L’anguille européenne reste un mystère pour la science. Nul n’a jamais observé son accouplement dans la nature. Née dans la mer des Sargasses, elle migre jusqu’aux rivières d’Europe pour y grandir, avant de parcourir 7 000 km pour se reproduire et mourir. Ce cycle fascinant, encore largement inexpliqué, rend impossible son élevage en captivité.
Résultat : toute la consommation repose sur les civelles sauvages. Et toute consommation (fumée, en sushi ou en kabayaki japonais) repose donc sur la capture de civelles sauvages qui sont envoyées vers des fermes d’engraissement asiatiques ou européennes.
Les fermes européennes – notamment aux Pays-Bas, en Allemagne et au Danemark – sont elles-mêmes tributaires de ces captures sauvages. La législation européenne autorise encore la pêche, la transformation et la consommation de l’anguille… tant que cela reste au sein de l’Union. En revanche, l’exportation en dehors de l’UE est interdite depuis 2010, officiellement pour des raisons de conservation. Résultat : un marché schizophrène, où l’offre légale est insuffisante, et l’offre illégale alimente tout le reste.

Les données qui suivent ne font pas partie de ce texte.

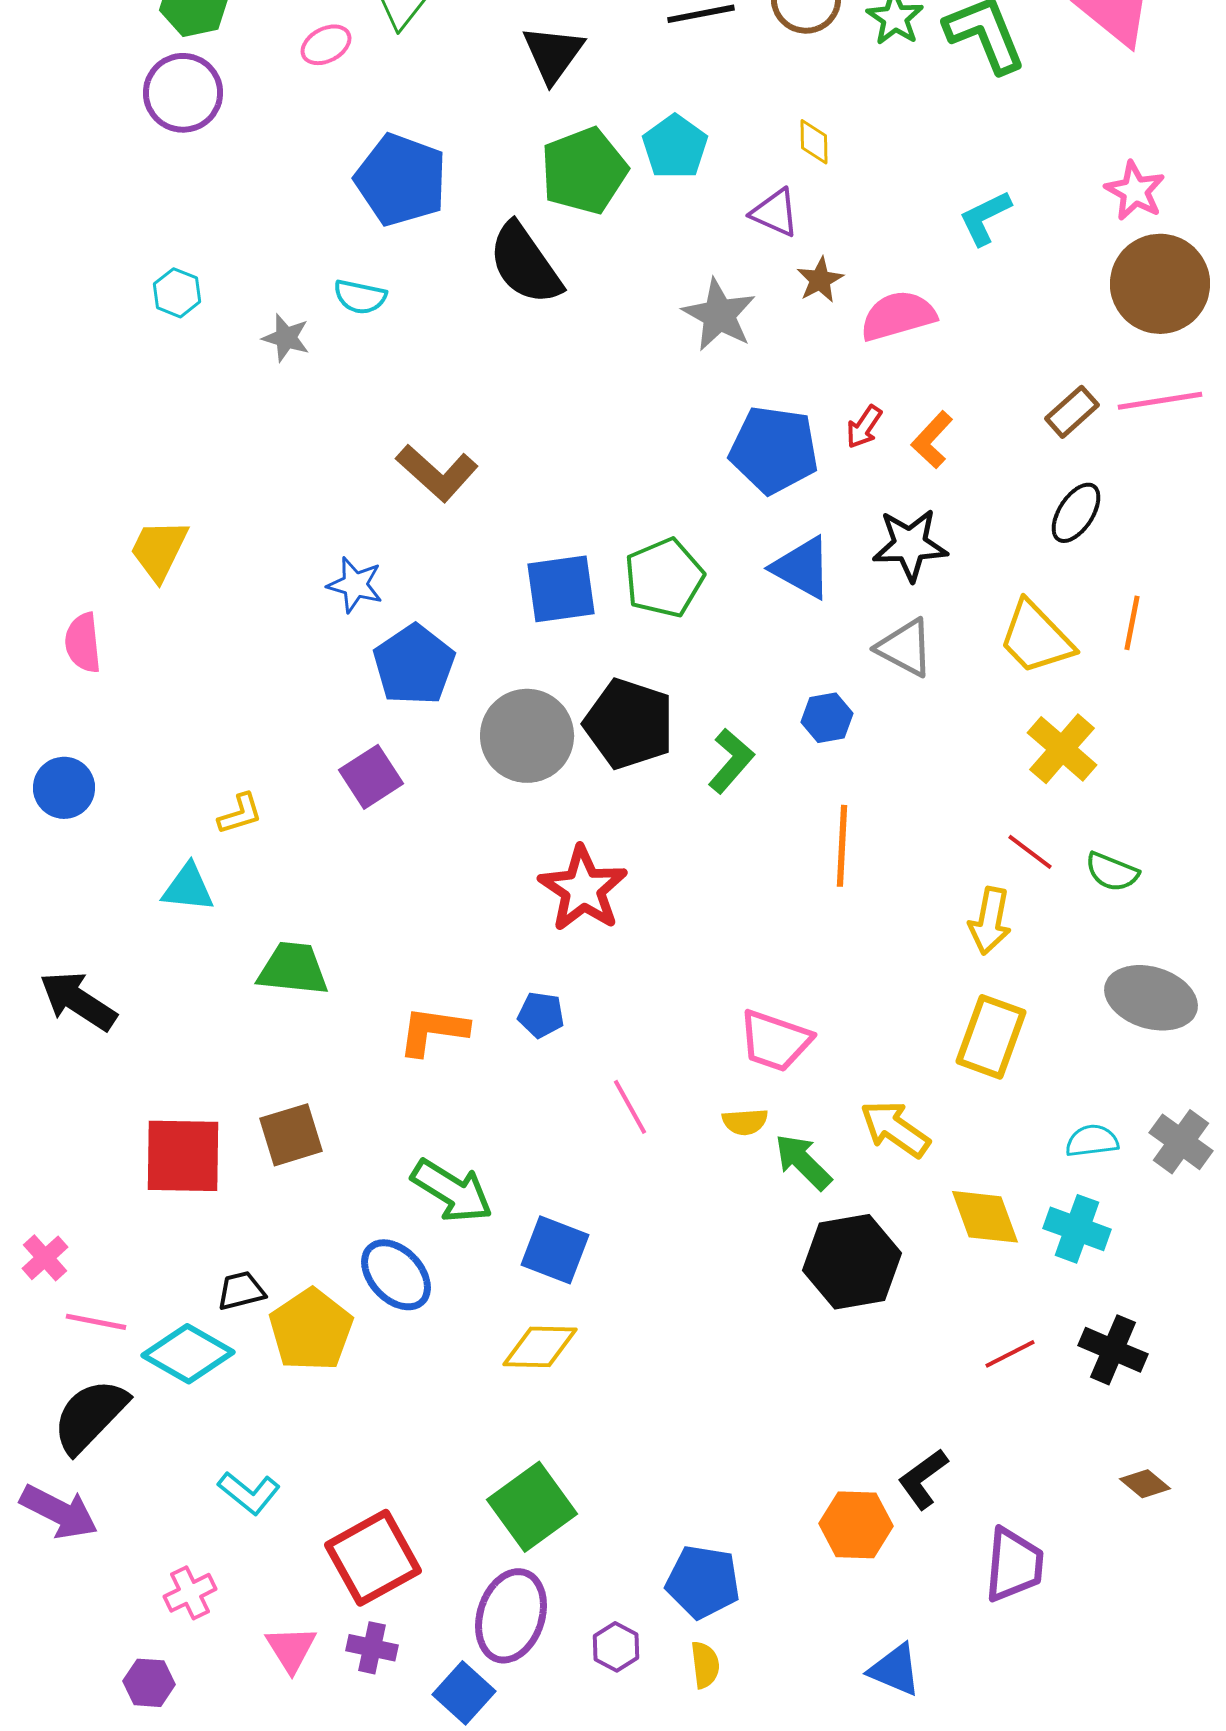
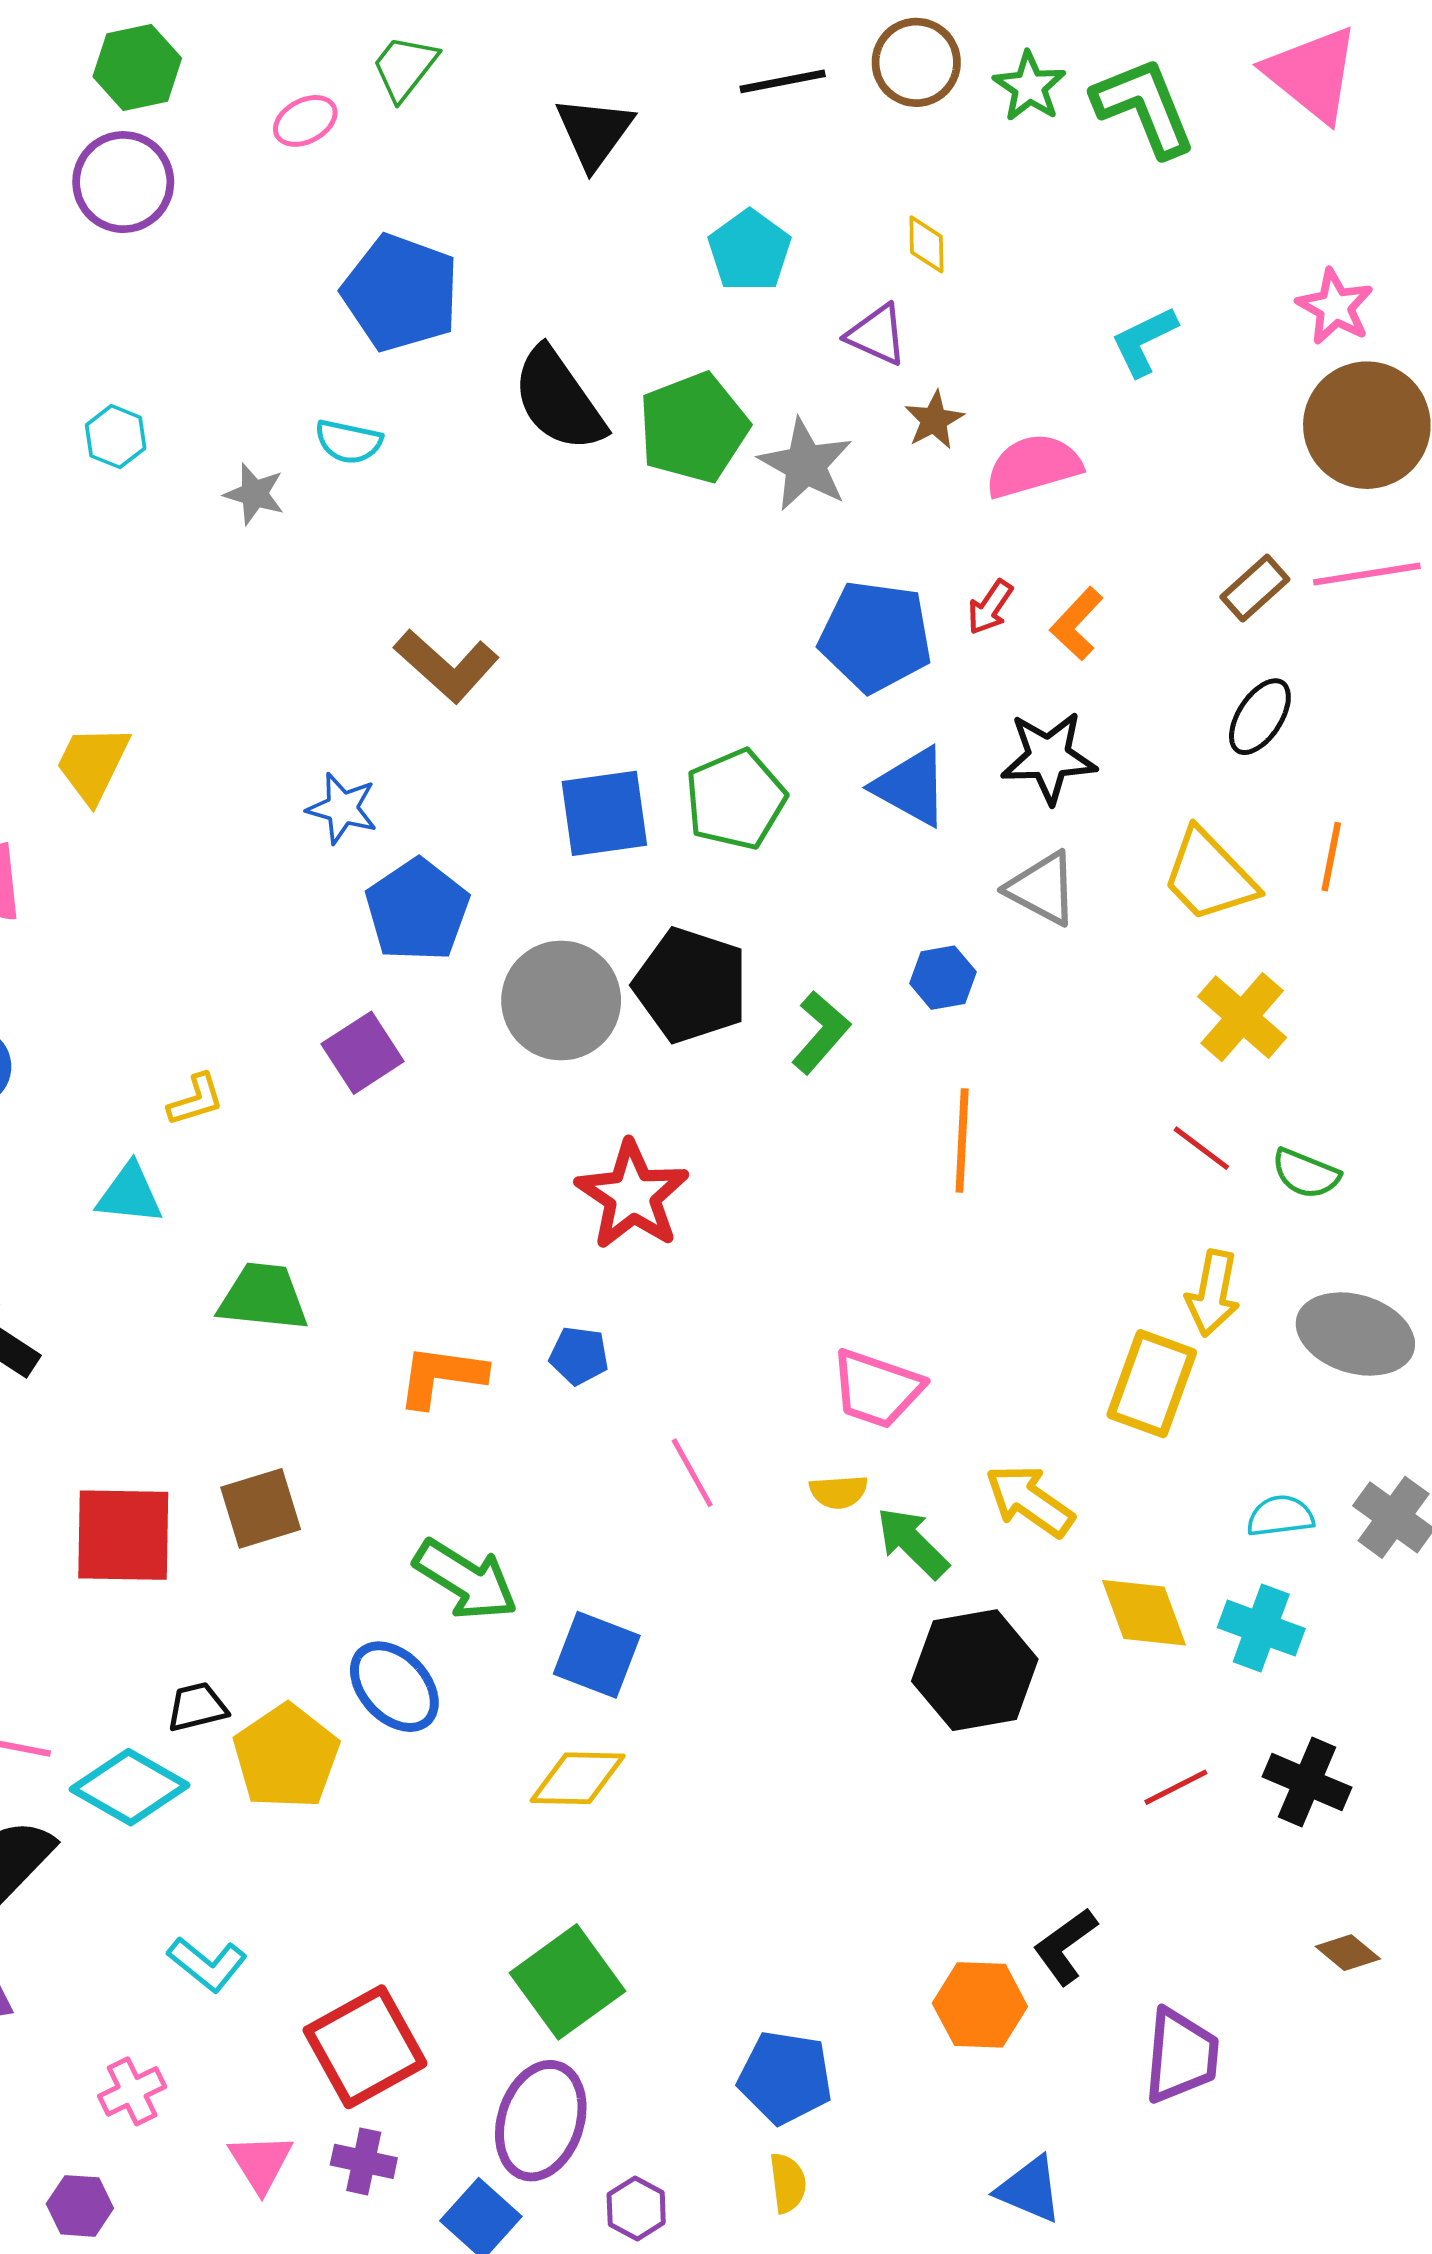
green pentagon: (584, 171) -> (693, 428), moved
yellow arrow: (990, 921) -> (1213, 1293), moved
purple hexagon: (616, 1647) -> (636, 2208), moved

Car, selon la réglementation européenne, seuls 40 % des prises peuvent alimenter l’aquaculture. Les 60 % restants doivent, en principe, être réintroduits dans les rivières d’Europe pour tenter de repeupler l’espèce. Sauf qu’une bonne partie finit dans des fermes d’engraissement asiatiques. Idem pour les prises illégales, qui sont « blanchies » en étant mélangées à des espèces japonaises ou américaines non protégées par la convention CITES. Seul un test ADN permettrait de distinguer les espèces. Autant dire que la fraude est pratiquement intraçable.
La mafia de l’anguille : profil d’un business
On estime que 100 tonnes de civelles seraient chaque année extraites illégalement de l’Europe vers l’Asie, soit plus de 300 millions de poissons. Ces jeunes anguilles sont ensuite élevées jusqu’à maturité dans des fermes aquacoles, notamment en Chine et au Japon. Ce qui fait que même ces circuits “légaux” ne garantissent pas une totale transparence, car les réseaux illégaux usent parfois d’étiquetages frauduleux.
Un scandale écologique devenu un enjeu de gouvernance économique
La chute de la population de l’anguille dépasse les 90 % en 50 ans. Dans certaines rivières européennes, il ne reste que 2 % des effectifs des années 1970. L’espèce est pourtant essentielle à l’équilibre des écosystèmes aquatiques.
Les scientifiques sont clairs : la pêche de l’anguille devrait être interdite. L’ICES (Conseil international pour l’exploration de la mer), qui conseille l’UE, a demandé l’arrêt total de la pêche et de l’aquaculture. Mais les pressions des lobbies halieutiques, notamment aux Pays-Bas, ont freiné toute réforme.
Pourtant, sans réforme structurelle (interdiction totale, alternatives à l’élevage, traçabilité renforcée), l’anguille européenne pourrait devenir l’un des premiers poissons à disparaître sous nos yeux pour cause de rentabilité.